▶ _What the task asks_:
Pictures do not belong in the copy, so please give every entry below again exactly.

■ ■ ■

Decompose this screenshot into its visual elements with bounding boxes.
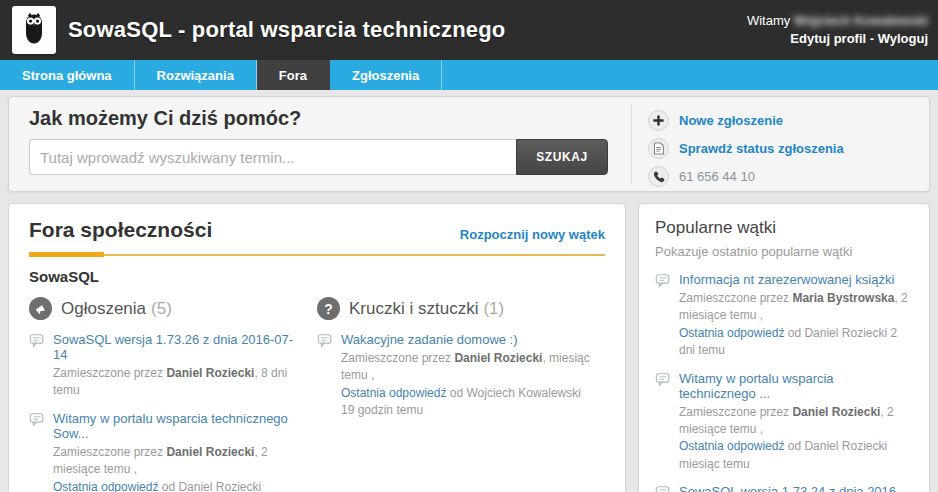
plus-icon: [648, 110, 669, 131]
search-heading: Jak możemy Ci dziś pomóc?: [29, 107, 631, 130]
popular-title: Popularne wątki: [655, 218, 913, 238]
page-title: SowaSQL - portal wsparcia technicznego: [68, 17, 506, 43]
thread-bubble-icon: [655, 273, 671, 360]
nav-item-rozwiazania[interactable]: Rozwiązania: [135, 60, 257, 90]
popular-thread-item: Informacja nt zarezerwowanej książki Zam…: [655, 272, 913, 360]
welcome-line: Witamy Wojciech Kowalewski: [747, 12, 928, 30]
check-status-link[interactable]: Sprawdź status zgłoszenia: [679, 141, 844, 156]
thread-author: Daniel Roziecki: [166, 445, 254, 459]
popular-subtitle: Pokazuje ostatnio popularne wątki: [655, 244, 913, 259]
thread-title-link[interactable]: Witamy w portalu wsparcia technicznego S…: [53, 411, 303, 441]
thread-author: Daniel Roziecki: [454, 351, 542, 365]
forum-category-name: SowaSQL: [29, 268, 605, 285]
thread-bubble-icon: [655, 372, 671, 474]
phone-icon: [648, 166, 669, 187]
popular-threads-card: Popularne wątki Pokazuje ostatnio popula…: [638, 203, 930, 492]
thread-title-link[interactable]: SowaSQL wersja 1.73.26 z dnia 2016-07-14: [53, 332, 303, 362]
forum-column-ogloszenia: Ogłoszenia (5) SowaSQL wersja 1: [29, 297, 317, 492]
nav-item-strona-glowna[interactable]: Strona główna: [0, 60, 135, 90]
forum-name-link[interactable]: Ogłoszenia: [61, 299, 146, 319]
search-button[interactable]: SZUKAJ: [516, 139, 608, 175]
new-ticket-link[interactable]: Nowe zgłoszenie: [679, 113, 783, 128]
forums-title: Fora społeczności: [29, 218, 212, 242]
thread-author: Daniel Roziecki: [792, 405, 880, 419]
quick-links: Nowe zgłoszenie Sprawdź status zgłoszeni…: [631, 105, 929, 183]
thread-bubble-icon: [317, 333, 333, 420]
section-divider: [29, 252, 605, 257]
community-forums-card: Fora społeczności Rozpocznij nowy wątek …: [8, 203, 626, 492]
thread-bubble-icon: [655, 485, 671, 492]
thread-title-link[interactable]: SowaSQL wersja 1.73.24 z dnia 2016-06-..…: [679, 484, 913, 492]
logo: [12, 6, 56, 54]
popular-thread-item: SowaSQL wersja 1.73.24 z dnia 2016-06-..…: [655, 484, 913, 492]
question-icon: ?: [317, 297, 340, 320]
app-header: SowaSQL - portal wsparcia technicznego W…: [0, 0, 938, 60]
thread-item: Witamy w portalu wsparcia technicznego S…: [29, 411, 303, 492]
profile-logout-links[interactable]: Edytuj profil - Wyloguj: [747, 30, 928, 48]
search-input[interactable]: [29, 139, 516, 175]
thread-title-link[interactable]: Wakacyjne zadanie domowe :): [341, 332, 591, 347]
thread-bubble-icon: [29, 412, 45, 492]
thread-meta: Zamieszczone przez Daniel Roziecki, 2 mi…: [53, 444, 303, 492]
thread-bubble-icon: [29, 333, 45, 400]
last-reply-link[interactable]: Ostatnia odpowiedź: [341, 386, 446, 400]
start-new-thread-link[interactable]: Rozpocznij nowy wątek: [460, 227, 605, 242]
last-reply-link[interactable]: Ostatnia odpowiedź: [679, 326, 784, 340]
document-icon: [648, 138, 669, 159]
thread-title-link[interactable]: Witamy w portalu wsparcia technicznego .…: [679, 371, 913, 401]
popular-thread-item: Witamy w portalu wsparcia technicznego .…: [655, 371, 913, 474]
thread-meta: Zamieszczone przez Daniel Roziecki, 8 dn…: [53, 365, 303, 400]
thread-item: Wakacyjne zadanie domowe :) Zamieszczone…: [317, 332, 591, 420]
user-name: Wojciech Kowalewski: [794, 13, 928, 28]
last-reply-link[interactable]: Ostatnia odpowiedź: [53, 480, 158, 492]
thread-item: SowaSQL wersja 1.73.26 z dnia 2016-07-14…: [29, 332, 303, 400]
support-phone-number: 61 656 44 10: [679, 169, 755, 184]
nav-item-fora[interactable]: Fora: [257, 60, 330, 90]
main-nav: Strona główna Rozwiązania Fora Zgłoszeni…: [0, 60, 938, 90]
forum-name-link[interactable]: Kruczki i sztuczki: [349, 299, 478, 319]
thread-title-link[interactable]: Informacja nt zarezerwowanej książki: [679, 272, 913, 287]
forum-thread-count: (5): [151, 299, 172, 319]
megaphone-icon: [29, 297, 52, 320]
last-reply-link[interactable]: Ostatnia odpowiedź: [679, 439, 784, 453]
forum-thread-count: (1): [483, 299, 504, 319]
thread-author: Daniel Roziecki: [166, 366, 254, 380]
thread-meta: Zamieszczone przez Daniel Roziecki, 2 mi…: [679, 404, 913, 474]
thread-meta: Zamieszczone przez Maria Bystrowska, 2 m…: [679, 290, 913, 360]
help-search-card: Jak możemy Ci dziś pomóc? SZUKAJ Nowe zg…: [8, 96, 930, 192]
thread-meta: Zamieszczone przez Daniel Roziecki, mies…: [341, 350, 591, 420]
thread-author: Maria Bystrowska: [792, 291, 894, 305]
forum-column-kruczki: ? Kruczki i sztuczki (1): [317, 297, 605, 492]
nav-item-zgloszenia[interactable]: Zgłoszenia: [330, 60, 442, 90]
owl-icon: [18, 10, 50, 50]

■ ■ ■

▶ _Task response_:
Decompose this screenshot into its visual elements with bounding boxes.
plus-icon: [648, 110, 669, 131]
search-heading: Jak możemy Ci dziś pomóc?: [29, 107, 631, 130]
popular-title: Popularne wątki: [655, 218, 913, 238]
page-title: SowaSQL - portal wsparcia technicznego: [68, 17, 506, 43]
thread-bubble-icon: [655, 273, 671, 360]
nav-item-rozwiazania[interactable]: Rozwiązania: [135, 60, 257, 90]
popular-thread-item: Informacja nt zarezerwowanej książki Zam…: [655, 272, 913, 360]
welcome-line: Witamy Wojciech Kowalewski: [747, 12, 928, 30]
check-status-link[interactable]: Sprawdź status zgłoszenia: [679, 141, 844, 156]
thread-author: Daniel Roziecki: [166, 445, 254, 459]
popular-subtitle: Pokazuje ostatnio popularne wątki: [655, 244, 913, 259]
thread-title-link[interactable]: Witamy w portalu wsparcia technicznego S…: [53, 411, 303, 441]
thread-author: Daniel Roziecki: [454, 351, 542, 365]
forum-category-name: SowaSQL: [29, 268, 605, 285]
thread-bubble-icon: [655, 372, 671, 474]
phone-icon: [648, 166, 669, 187]
popular-threads-card: Popularne wątki Pokazuje ostatnio popula…: [638, 203, 930, 492]
thread-title-link[interactable]: SowaSQL wersja 1.73.26 z dnia 2016-07-14: [53, 332, 303, 362]
forum-column-ogloszenia: Ogłoszenia (5) SowaSQL wersja 1: [29, 297, 317, 492]
nav-item-strona-glowna[interactable]: Strona główna: [0, 60, 135, 90]
forum-name-link[interactable]: Ogłoszenia: [61, 299, 146, 319]
search-button[interactable]: SZUKAJ: [516, 139, 608, 175]
new-ticket-link[interactable]: Nowe zgłoszenie: [679, 113, 783, 128]
forums-title: Fora społeczności: [29, 218, 212, 242]
thread-author: Daniel Roziecki: [792, 405, 880, 419]
quick-links: Nowe zgłoszenie Sprawdź status zgłoszeni…: [631, 105, 929, 183]
thread-bubble-icon: [317, 333, 333, 420]
section-divider: [29, 252, 605, 257]
community-forums-card: Fora społeczności Rozpocznij nowy wątek …: [8, 203, 626, 492]
thread-bubble-icon: [655, 485, 671, 492]
thread-title-link[interactable]: SowaSQL wersja 1.73.24 z dnia 2016-06-..…: [679, 484, 913, 492]
logo: [12, 6, 56, 54]
popular-thread-item: SowaSQL wersja 1.73.24 z dnia 2016-06-..…: [655, 484, 913, 492]
question-icon: ?: [317, 297, 340, 320]
app-header: SowaSQL - portal wsparcia technicznego W…: [0, 0, 938, 60]
thread-item: Witamy w portalu wsparcia technicznego S…: [29, 411, 303, 492]
profile-logout-links[interactable]: Edytuj profil - Wyloguj: [747, 30, 928, 48]
search-input[interactable]: [29, 139, 516, 175]
thread-title-link[interactable]: Wakacyjne zadanie domowe :): [341, 332, 591, 347]
thread-bubble-icon: [29, 412, 45, 492]
thread-meta: Zamieszczone przez Daniel Roziecki, 2 mi…: [53, 444, 303, 492]
thread-bubble-icon: [29, 333, 45, 400]
last-reply-link[interactable]: Ostatnia odpowiedź: [341, 386, 446, 400]
start-new-thread-link[interactable]: Rozpocznij nowy wątek: [460, 227, 605, 242]
last-reply-link[interactable]: Ostatnia odpowiedź: [679, 326, 784, 340]
document-icon: [648, 138, 669, 159]
thread-title-link[interactable]: Witamy w portalu wsparcia technicznego .…: [679, 371, 913, 401]
popular-thread-item: Witamy w portalu wsparcia technicznego .…: [655, 371, 913, 474]
thread-meta: Zamieszczone przez Daniel Roziecki, 8 dn…: [53, 365, 303, 400]
thread-item: Wakacyjne zadanie domowe :) Zamieszczone…: [317, 332, 591, 420]
user-name: Wojciech Kowalewski: [794, 13, 928, 28]
last-reply-link[interactable]: Ostatnia odpowiedź: [53, 480, 158, 492]
thread-item: SowaSQL wersja 1.73.26 z dnia 2016-07-14…: [29, 332, 303, 400]
support-phone-number: 61 656 44 10: [679, 169, 755, 184]
nav-item-fora[interactable]: Fora: [257, 60, 330, 90]
main-nav: Strona główna Rozwiązania Fora Zgłoszeni…: [0, 60, 938, 90]
forum-name-link[interactable]: Kruczki i sztuczki: [349, 299, 478, 319]
thread-title-link[interactable]: Informacja nt zarezerwowanej książki: [679, 272, 913, 287]
forum-thread-count: (5): [151, 299, 172, 319]
megaphone-icon: [29, 297, 52, 320]
last-reply-link[interactable]: Ostatnia odpowiedź: [679, 439, 784, 453]
forum-thread-count: (1): [483, 299, 504, 319]
thread-author: Daniel Roziecki: [166, 366, 254, 380]
thread-meta: Zamieszczone przez Daniel Roziecki, 2 mi…: [679, 404, 913, 474]
thread-meta: Zamieszczone przez Maria Bystrowska, 2 m…: [679, 290, 913, 360]
help-search-card: Jak możemy Ci dziś pomóc? SZUKAJ Nowe zg…: [8, 96, 930, 192]
thread-meta: Zamieszczone przez Daniel Roziecki, mies…: [341, 350, 591, 420]
thread-author: Maria Bystrowska: [792, 291, 894, 305]
forum-column-kruczki: ? Kruczki i sztuczki (1): [317, 297, 605, 492]
nav-item-zgloszenia[interactable]: Zgłoszenia: [330, 60, 442, 90]
owl-icon: [18, 10, 50, 50]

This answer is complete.